The kind of bad news is that attacks off the coasts of Nigeria, Togo, and Benin (hereafter referred to collectively as the Gulf of Guinea) have increased – slightly – from 30 to 34. What’s important with regard to the Gulf of Guinea is not the numbers themselves, but the shifting locale of the attacks. Between January and September 2011:
there were 6 attacks off the coast of Nigeria, compared with 21 in 2012 (3x increase)
there were 5 attacks off the coast of Togo, compared with 11 in 2012 (2x increase)
there were 19 attacks off the coast of Benin, compared with 2 in 2012 (9x decrease)

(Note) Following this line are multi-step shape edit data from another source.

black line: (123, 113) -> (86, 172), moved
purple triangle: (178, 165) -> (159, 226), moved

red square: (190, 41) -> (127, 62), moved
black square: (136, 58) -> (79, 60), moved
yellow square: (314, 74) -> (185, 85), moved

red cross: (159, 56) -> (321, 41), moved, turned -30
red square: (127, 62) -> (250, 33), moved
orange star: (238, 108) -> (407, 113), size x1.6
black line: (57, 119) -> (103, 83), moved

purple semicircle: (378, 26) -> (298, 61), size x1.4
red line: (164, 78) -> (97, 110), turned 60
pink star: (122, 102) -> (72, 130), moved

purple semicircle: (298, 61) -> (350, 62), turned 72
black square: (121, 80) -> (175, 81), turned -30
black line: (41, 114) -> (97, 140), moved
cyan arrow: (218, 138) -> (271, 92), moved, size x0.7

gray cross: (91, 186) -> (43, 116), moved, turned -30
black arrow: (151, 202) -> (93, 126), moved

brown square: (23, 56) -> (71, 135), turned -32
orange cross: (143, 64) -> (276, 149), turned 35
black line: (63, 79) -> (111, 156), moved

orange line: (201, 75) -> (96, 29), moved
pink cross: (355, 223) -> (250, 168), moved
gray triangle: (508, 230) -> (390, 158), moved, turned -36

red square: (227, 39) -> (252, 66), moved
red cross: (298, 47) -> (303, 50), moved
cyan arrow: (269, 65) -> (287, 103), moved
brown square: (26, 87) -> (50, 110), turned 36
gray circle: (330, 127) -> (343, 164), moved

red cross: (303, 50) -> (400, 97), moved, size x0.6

Notice that even as attacks in the Gulf of Guinea are increasing, attacks in Benin in particular have been drastically reduced. According to an Africa maritime security SME I spoke with recently (on an unrelated matter), Benin is apparently far ahead of its West African neighbors in developing a strategy to secure its maritime domain. This may be why, when faced with a sudden spike in attacks, Benin and Nigeria commenced joint counter-piracy patrols last fall. The IMB attributes the decreased number of attacks to these patrols. When compared with Nigeria, which has a 530 mile coastline, smaller countries like Benin and Togo which have coastlines of 75 miles and 35 miles respectively, have a relatively smaller area to monitor and patrol. So this may explain why these joint patrols have been successful for Benin, but not for Nigeria. Although I don’t know much about Togo’s maritime capabilities, I suspect that one reason pirates have expanded their range to Togo may be because Benin’s patrols pushed would-be pirates into Togolese waters, where the authorities may not be doing enough to counter these threats.
Anyway, if you have any interest in seeing the full 2012 IMB Q3 report, you can request it by filling out a form on IMB’s website. A few minutes later, you’ll get an email with a broken link, but if you email them back saying it doesn’t work, they’ll email you a PDF right away.